| Exercise |
For this exercise, report every line of the material that includes "affiliation".

--- START ---

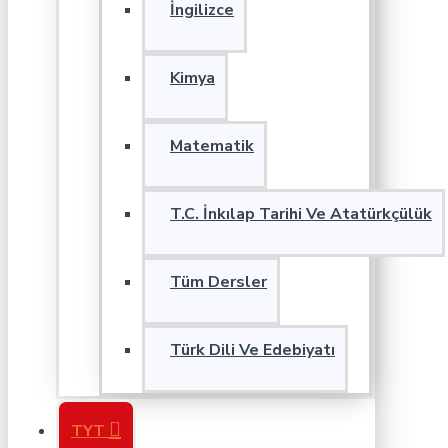
İngilizce
Kimya
Matematik
T.C. İnkılap Tarihi Ve Atatürkçülük
Tüm Dersler
Türk Dili Ve Edebiyatı
TYT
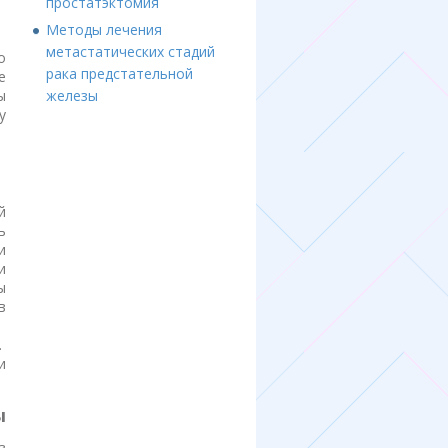
простатэктомия
Методы лечения
метастатических стадий
о
рака предстательной
е
железы
ы
у
й
ь
и
и
ы
в
.
и
ы
з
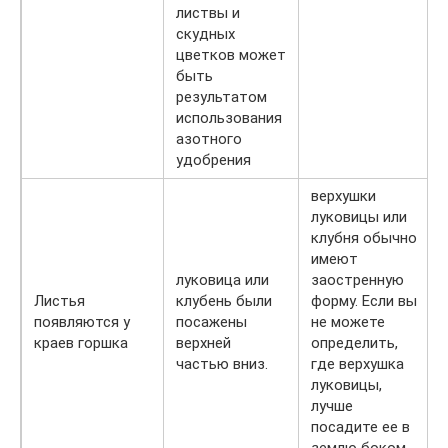
листвы и
скудных
цветков может
быть
результатом
использования
азотного
удобрения
верхушки
луковицы или
клубня обычно
имеют
луковица или
заостренную
Листья
клубень были
форму. Если вы
появляются у
посажены
не можете
краев горшка
верхней
определить,
частью вниз.
где верхушка
луковицы,
лучше
посадите ее в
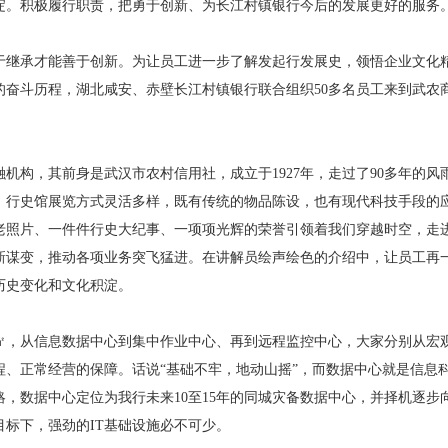
沉淀。积极履行职责，把勇于创新、为长江村镇银行今后的发展更好的服务
于继承才能善于创新。为让员工进一步了解发起行发展史，领悟企业文化
的奋斗历程，湖北咸安、赤壁长江村镇银行联合组织50多名员工来到武农
机构，其前身是武汉市农村信用社，成立于1927年，走过了90多年的风雨
庆。行史馆展览方式灵活多样，既有传统的物品陈设，也有现代科技手段的
老照片、一件件行史大纪事、一项项光辉的荣誉引领着我们穿越时空，走
新谋变，推动各项业务突飞猛进。在讲解员绘声绘色的介绍中，让员工再
历史变化和文化积淀。
0㎡，从信息数据中心到集中作业中心、再到远程监控中心，大家分别从宏
程、正常经营的保障。话说“基础不牢，地动山摇”，而数据中心就是信息
，数据中心定位为我行未来10至15年的同城灾备数据中心，并择机逐步
标下，强劲的IT基础设施必不可少。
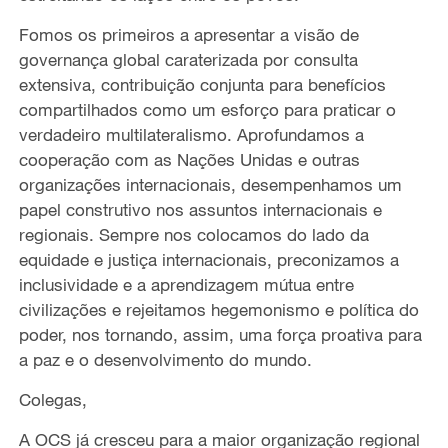
Fomos os primeiros a apresentar a visão de
governança global caraterizada por consulta
extensiva, contribuição conjunta para benefícios
compartilhados como um esforço para praticar o
verdadeiro multilateralismo. Aprofundamos a
cooperação com as Nações Unidas e outras
organizações internacionais, desempenhamos um
papel construtivo nos assuntos internacionais e
regionais. Sempre nos colocamos do lado da
equidade e justiça internacionais, preconizamos a
inclusividade e a aprendizagem mútua entre
civilizações e rejeitamos hegemonismo e política do
poder, nos tornando, assim, uma força proativa para
a paz e o desenvolvimento do mundo.
Colegas,
A OCS já cresceu para a maior organização regional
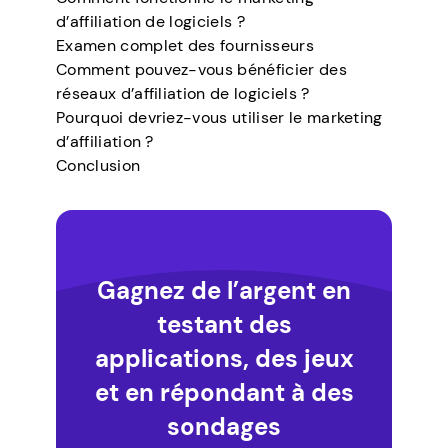
d’affiliation de logiciels ?
Examen complet des fournisseurs
Comment pouvez-vous bénéficier des
réseaux d’affiliation de logiciels ?
Pourquoi devriez-vous utiliser le marketing
d’affiliation ?
Conclusion
Gagnez de l’argent en
testant des
applications, des jeux
et en répondant à des
sondages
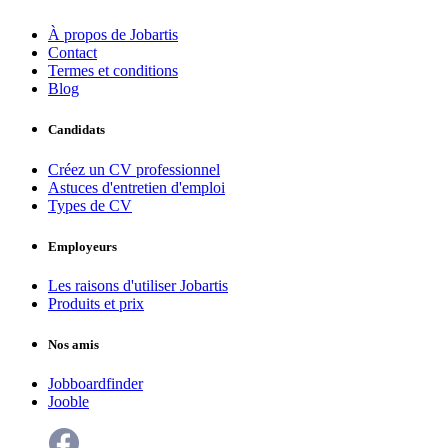
À propos de Jobartis
Contact
Termes et conditions
Blog
Candidats
Créez un CV professionnel
Astuces d'entretien d'emploi
Types de CV
Employeurs
Les raisons d'utiliser Jobartis
Produits et prix
Nos amis
Jobboardfinder
Jooble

--- END ---

| Answer to this task |
d’affiliation de logiciels ?
réseaux d’affiliation de logiciels ?
d’affiliation ?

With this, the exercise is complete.